The latest edition of the regular Taiwan Mood Barometer Survey by Taiwan Indicators Survey Research showed that 68.1 percent of the public said a responsible attitude would for the KMT to find solutions together with the opposition parties, while 19.3 percent felt the party should solve problems on its own because it held an absolute majority at the Legislature as well as the presidency. Of KMT members, 64.2 percent also agreed with the statement that their party should reach out to the opposition.
The results followed a call by former Democratic Progressive Party Chairwoman Tsai Ing-wen for a National Affairs Conference to solve the nation’s financial crisis, in particular the eventual bankruptcy facing its pension and social insurance systems. President Ma Ying-jeou rejected Tsai’s idea, proposing a smaller-scale meeting with opposition leaders instead.
The issue was named ‘a grave national crisis’ by 74.9 percent of poll respondents, while 15.2 percent disagreed. The younger the age of the respondents and the higher their education level, the more they were worried about the financial crisis, the survey showed.
More than 40 percent of poll respondents said a dialogue between president and opposition leader would reinforce their confidence in Ma’s ability to run the country and solve problems, TISR said.
The president’s overall popularity was still low though, with the survey putting public satisfaction in Ma at 16.7 percent and the level of dissatisfaction at 72.6 percent. The president enjoyed the trust of 25 percent of respondents, with 60.4 percent expressing distrust.

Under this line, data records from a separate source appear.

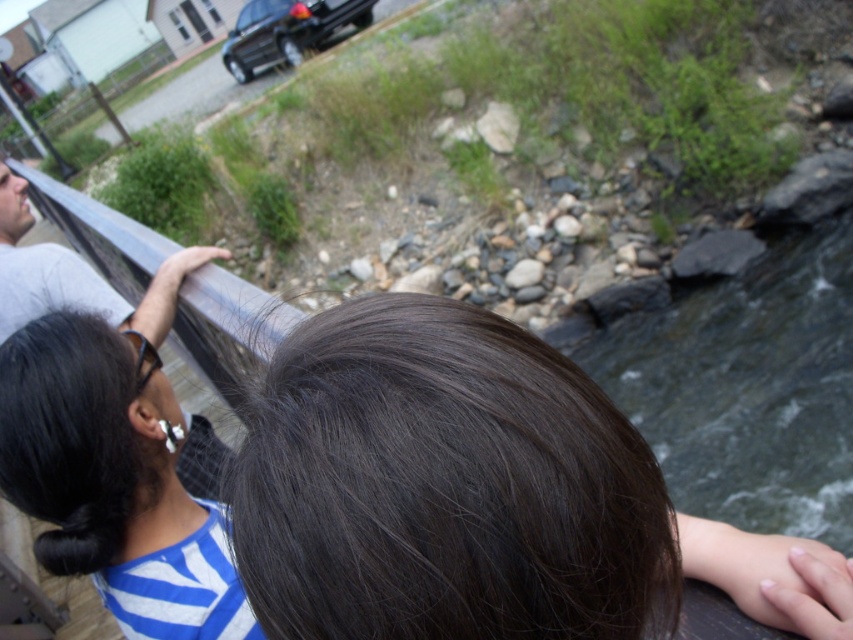 Between black matte hair at upper left and gray fabric shirt at left, which one has less height?

black matte hair at upper left is shorter.

Where is `black matte hair at upper left`? This screenshot has height=640, width=853. black matte hair at upper left is located at coordinates (114, 480).

Consider the image. Is dark brown hair at center wider than gray fabric shirt at left?

Incorrect, dark brown hair at center's width does not surpass gray fabric shirt at left's.

Consider the image. Who is more forward, (425, 300) or (12, 202)?

Positioned in front is point (425, 300).

Is point (544, 512) farther from viewer compared to point (44, 259)?

No, (544, 512) is in front of (44, 259).

At what (x,y) coordinates should I click in order to perform the action: click on dark brown hair at center. Please return your answer as a coordinate pair (x, y). Looking at the image, I should click on (x=479, y=496).

Is dark brown hair at center smaller than black matte hair at upper left?

Correct, dark brown hair at center occupies less space than black matte hair at upper left.

Between point (425, 352) and point (175, 563), which one is positioned behind?

Positioned behind is point (175, 563).

Identify the location of dark brown hair at center. (479, 496). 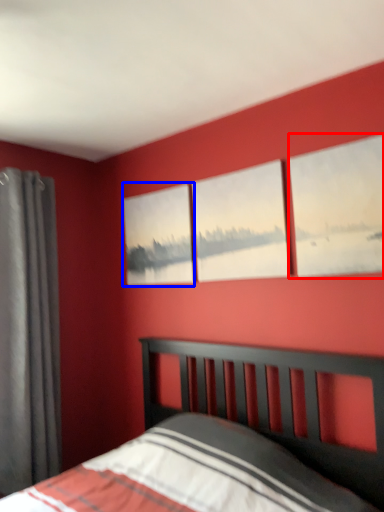 Question: Which of the following is the farthest to the observer, window (highlighted by a red box) or picture frame (highlighted by a blue box)?

Choices:
 (A) window
 (B) picture frame

Answer: (B) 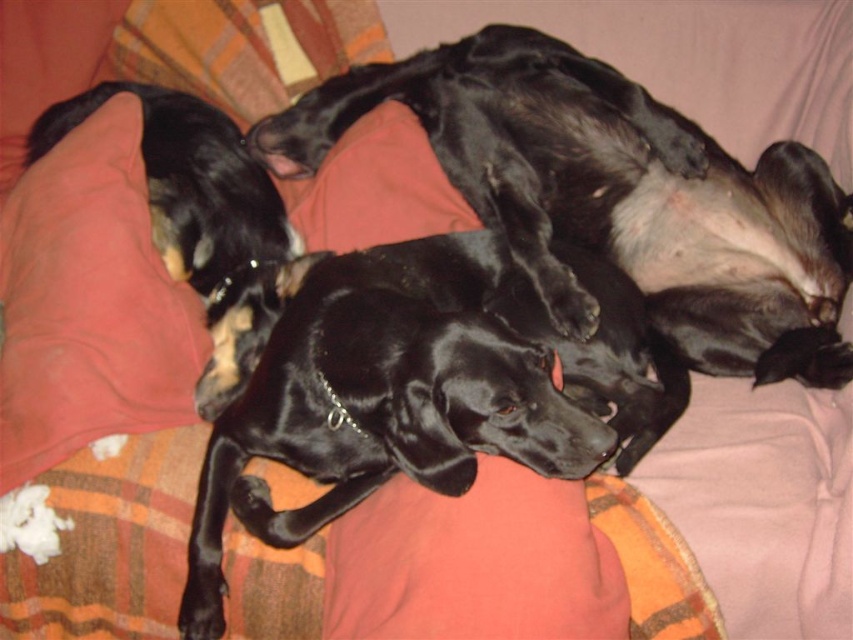 You are a delivery robot with a package that is 2 meters long. You need to place it between the two points marked as point (306, 150) and another point. Is there enough space to place the package between them?

The distance between the two points marked as point (306, 150) and the other point is 1.56 meters. Since the package is 2 meters long, it won not fit between them.

You are a dog owner who wants to place a new toy between the black shiny dog at center and the cotton pillow at left. Is there enough space to fit a toy that is 20 inches long?

The distance between the black shiny dog at center and the cotton pillow at left is 21.07 inches. Since the toy is 20 inches long, there is enough space to place it between them.

Based on the photo, you are a dog owner who wants to place a new toy between the black shiny dog at center and the cotton pillow at left. Based on their positions, which object is closer to you so you can place the toy in front of it?

The black shiny dog at center is closer to you than the cotton pillow at left, so you should place the toy in front of the black shiny dog at center. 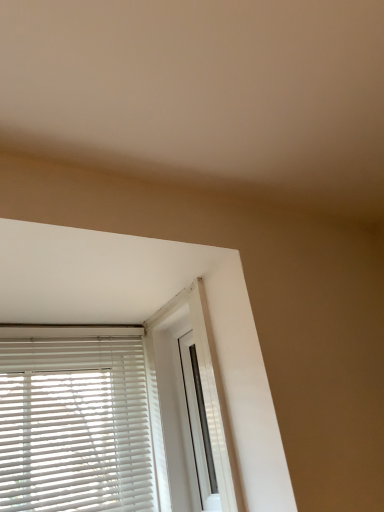 This screenshot has height=512, width=384. What are the coordinates of `white plastic window frame at upper left` in the screenshot? It's located at (208, 390).

The width and height of the screenshot is (384, 512). Describe the element at coordinates (208, 390) in the screenshot. I see `white plastic window frame at upper left` at that location.

Identify the location of white plastic window frame at upper left. (208, 390).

Ma’s unpopularity was echoed by the figures for Premier Sean Chen, who received a popularity rating of 16.2 percent with 62 percent dissatisfied.
Both the positive and the negative ratings had declined slightly compared to the previous mood barometer survey conducted in early November, TISR said. The results showed that the majority of the public was not convinced that recent reforms announced by the Ma Administration would bear any fruit, according to the survey organizers.
Judging the country’s overall economic situation, 88.8 percent said Taiwan was in poor state, while only 6.2 percent felt good about the economy. A total of 48 percent of households said they could not make ends meet, while 46 percent said they had enough money to cover their expenses. The positive figures had shown a slight rise and the negative ones a limited decline compared to the previous mood survey, according to TISR.
The poll was conducted from November 23 thru 25, with 1,006 residents over 20 years of age interviewed by phone, the research body said. The margin of error stood at 3.1 percent, TISR said.